An incident always crosses sources. The first alert lands in the SIEM, the next clue is a span ID in APM, the smoking gun is a process tree in the EDR, and the attribution lives in a threat-intel platform. The analyst is the integration layer, and that's where most incidents lose minutes.
The pattern we wanted to break
Open four tabs. Search the same hostname four different ways. Reconcile by eyeball. Lose context every time you switch.
What we built
- A federated retrieval layer that fans a single text query out to all four telemetry indices in parallel.
- A cross-encoder re-ranker that merges results with knowledge of provenance and recency.
- A per-source fallback path so a slow index degrades to recency-only instead of stalling the response.
Query understanding
Queries get rewritten into structured sub-intents: host, actor, window, indicator. Each sub-intent biases retrieval toward the most appropriate index.

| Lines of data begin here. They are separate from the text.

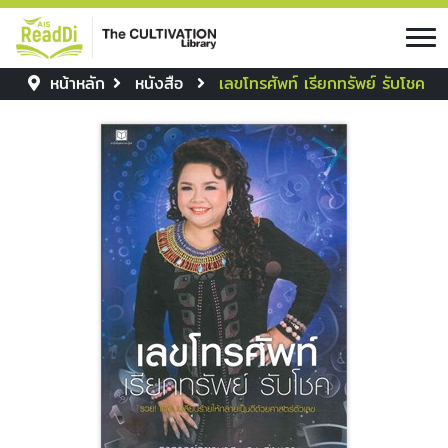
หน้าหลัก
หนังสือ
เลขโทรศัพท์ เรียกทรัพย์ รับโชค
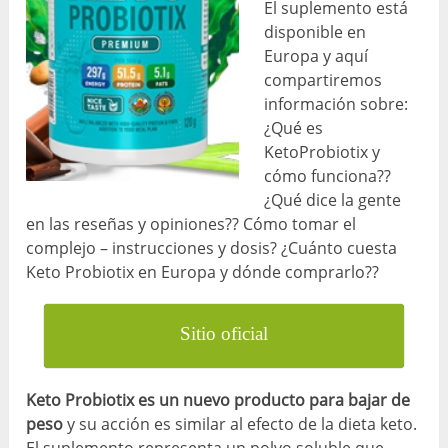
El suplemento está
disponible en
Europa y aquí
compartiremos
información sobre:
¿Qué es
KetoProbiotix y
cómo funciona??
¿Qué dice la gente
en las reseñas y opiniones?? Cómo tomar el
complejo – instrucciones y dosis? ¿Cuánto cuesta
Keto Probiotix en Europa y dónde comprarlo??
Sitio oficial
Keto Probiotix es un nuevo producto para bajar de
peso
y su acción es similar al efecto de la dieta keto.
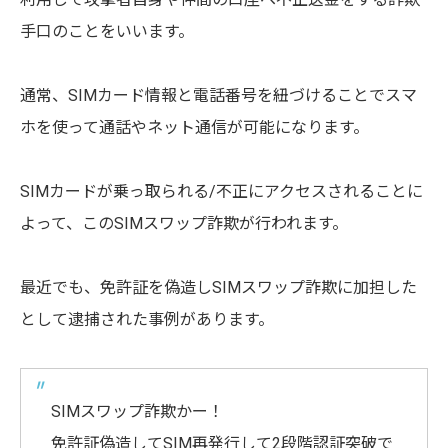
手口のことをいいます。
通常、SIMカード情報と電話番号を紐づけることでスマ
ホを使って通話やネット通信が可能になります。
SIMカードが乗っ取られる/不正にアクセスされることに
よって、このSIMスワップ詐欺が行われます。
最近でも、免許証を偽造しSIMスワップ詐欺に加担した
として逮捕された事例があります。
SIMスワップ詐欺かー！
免許証偽造してSIM再発行して2段階認証突破で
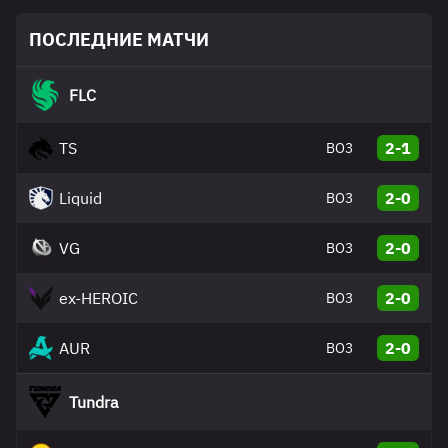
ПОСЛЕДНИЕ МАТЧИ
FLC
TS
2-1
BO3
Liquid
2-0
BO3
VG
2-0
BO3
ex-HEROIC
2-0
BO3
AUR
2-0
BO3
Tundra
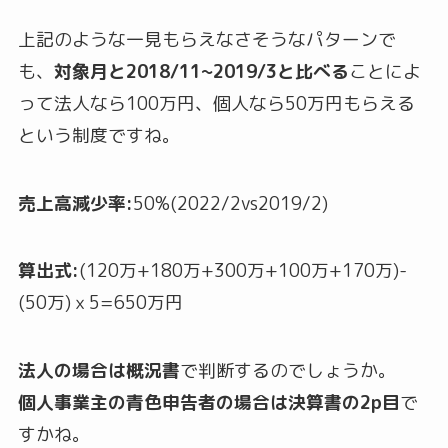
上記のような一見もらえなさそうなパターンで
も、
対象月と2018/11~2019/3と比べる
ことによ
って法人なら100万円、個人なら50万円もらえる
という制度ですね。
売上高減少率:
50%(2022/2vs2019/2)
算出式:
(120万+180万+300万+100万+170万)-
(50万)ｘ5=650万円
法人の場合は概況書
で判断するのでしょうか。
個人事業主の青色申告者の場合は決算書の2p目
で
すかね。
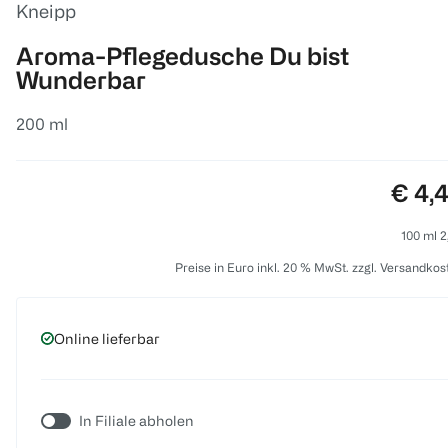
Kneipp
Aroma-Pflegedusche Du bist
Wunderbar
200 ml
Preis
€ 4,
100 ml 2
Preise in Euro inkl. 20 % MwSt. zzgl. Versandkos
Online lieferbar
In Filiale abholen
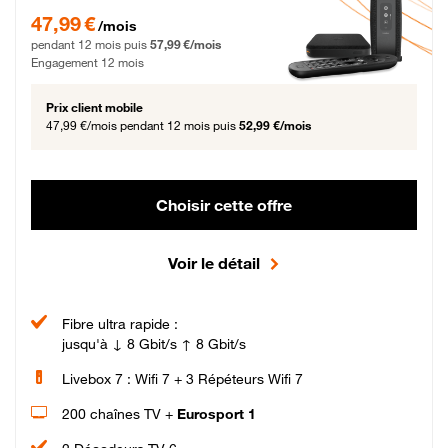
47,99 € par mois pendant 12 mois puis 57,99 € par mois, Engagement 12 moi
47,99 €
/mois
pendant 12 mois puis
57,99 €/mois
Engagement 12 mois
Prix client mobile
47,99 €/mois
pendant 12 mois puis
52,99 €/mois
Choisir cette offre
Voir le détail
Fibre ultra rapide :
jusqu'à ↓ 8 Gbit/s ↑ 8 Gbit/s
Livebox 7 : Wifi 7 + 3 Répéteurs Wifi 7
200 chaînes TV +
Eurosport 1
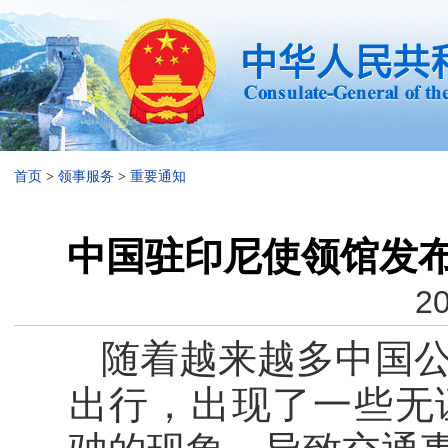
首页
>
领事服务
>
重要通知
中国驻印尼使领馆发
20
随着越来越多中国
出行，出现了一些无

The retrieval loop is short:
q = query_encoder(text)
cands = union(
log_index.knn(q, k=200),
trace_index.knn(q, k=200),
endpoint_index.knn(q, k=200),
intel_index.knn(q, k=200),
)
return cross_encoder.rank(text, cands)[:20]
Latency budget
Analysts will tolerate roughly 800ms for first results. We split the budget: 200ms for fan-out, 400ms for retrieval inside each index, 200ms for re-rank. Each index gets to skip cheaply with a recency-only fallback if it can't hit its window.
Results with provenance
Every result row renders a small badge for its source, the index recency, and the rank score. Without that, analysts mistake "high-rank" for "trusted" and skip evidence from the lower-recency sources.